→ **DIRECTIONS**: Nothing is to be left out; print all the entries exactly.

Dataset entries
- - - - -

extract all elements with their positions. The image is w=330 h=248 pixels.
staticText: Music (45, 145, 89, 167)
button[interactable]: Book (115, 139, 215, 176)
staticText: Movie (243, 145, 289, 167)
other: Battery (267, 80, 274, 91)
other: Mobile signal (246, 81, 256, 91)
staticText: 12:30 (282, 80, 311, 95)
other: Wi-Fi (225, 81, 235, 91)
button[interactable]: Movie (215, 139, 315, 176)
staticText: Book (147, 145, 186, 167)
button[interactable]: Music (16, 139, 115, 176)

- - - - -

→ **RESULT OF THIS TASK**:
extract all elements with their positions. The image is w=330 h=248 pixels.
staticText: Music (45, 145, 89, 167)
button[interactable]: Book (115, 139, 215, 176)
staticText: Movie (243, 145, 289, 167)
other: Battery (267, 80, 274, 91)
other: Mobile signal (246, 81, 256, 91)
staticText: 12:30 (282, 80, 311, 95)
other: Wi-Fi (225, 81, 235, 91)
button[interactable]: Movie (215, 139, 315, 176)
staticText: Book (147, 145, 186, 167)
button[interactable]: Music (16, 139, 115, 176)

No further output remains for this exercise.